◆ Your goal
Pull each line containing "Scottish" out of the listing below.

==========

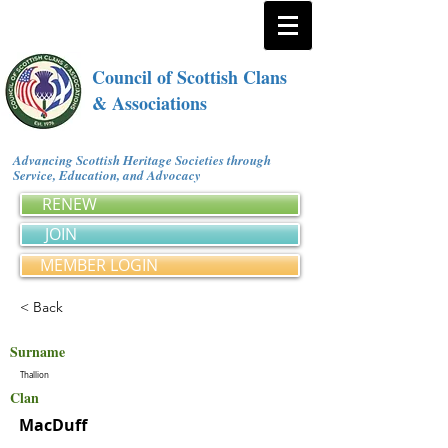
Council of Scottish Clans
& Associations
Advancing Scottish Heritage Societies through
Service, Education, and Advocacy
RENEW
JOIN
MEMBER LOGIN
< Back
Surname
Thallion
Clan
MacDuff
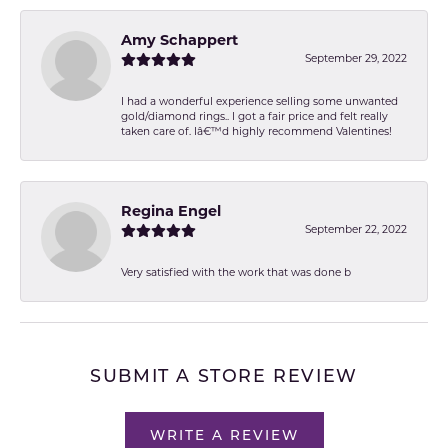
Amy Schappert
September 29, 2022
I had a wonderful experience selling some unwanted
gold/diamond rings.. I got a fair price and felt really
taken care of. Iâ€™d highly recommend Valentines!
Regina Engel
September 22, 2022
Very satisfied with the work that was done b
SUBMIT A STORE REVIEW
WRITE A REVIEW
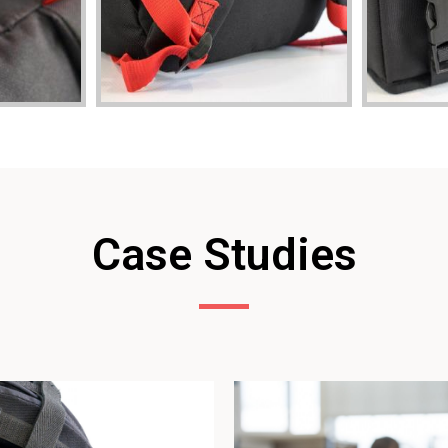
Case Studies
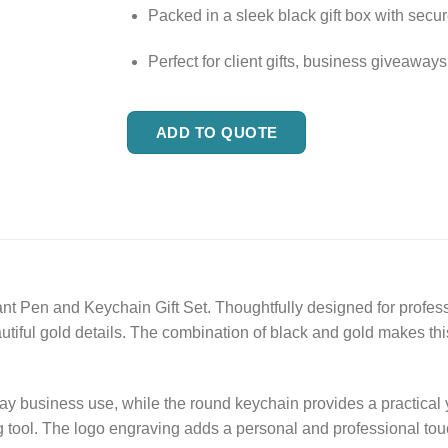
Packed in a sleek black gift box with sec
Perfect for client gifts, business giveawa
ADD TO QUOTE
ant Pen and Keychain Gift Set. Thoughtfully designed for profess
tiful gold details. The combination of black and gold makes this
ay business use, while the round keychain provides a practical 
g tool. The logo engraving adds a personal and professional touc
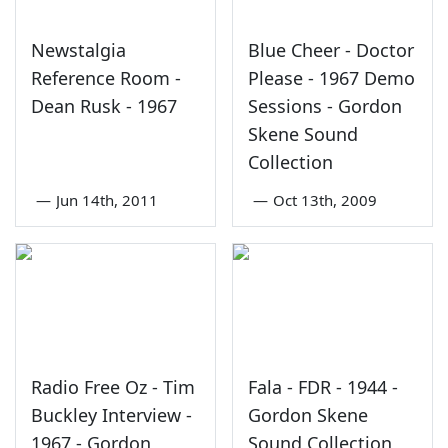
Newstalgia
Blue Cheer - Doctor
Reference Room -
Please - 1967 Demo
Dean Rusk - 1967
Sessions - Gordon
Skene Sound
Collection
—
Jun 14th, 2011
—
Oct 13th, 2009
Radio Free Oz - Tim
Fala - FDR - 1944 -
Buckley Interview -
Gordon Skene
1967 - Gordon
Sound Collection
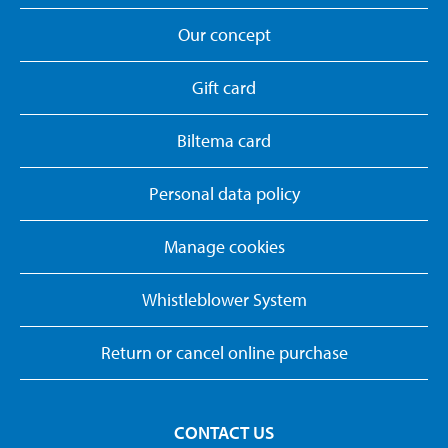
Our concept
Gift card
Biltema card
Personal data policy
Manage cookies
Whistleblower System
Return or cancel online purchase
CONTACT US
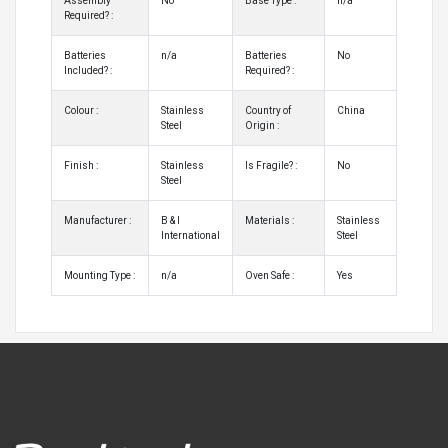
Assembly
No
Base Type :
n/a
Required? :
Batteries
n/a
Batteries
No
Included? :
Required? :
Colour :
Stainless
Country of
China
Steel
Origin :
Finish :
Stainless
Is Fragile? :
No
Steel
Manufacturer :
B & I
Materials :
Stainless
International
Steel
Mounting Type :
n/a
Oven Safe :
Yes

==========

◆ Result of this exercise
Council of Scottish Clans
Advancing Scottish Heritage Societies through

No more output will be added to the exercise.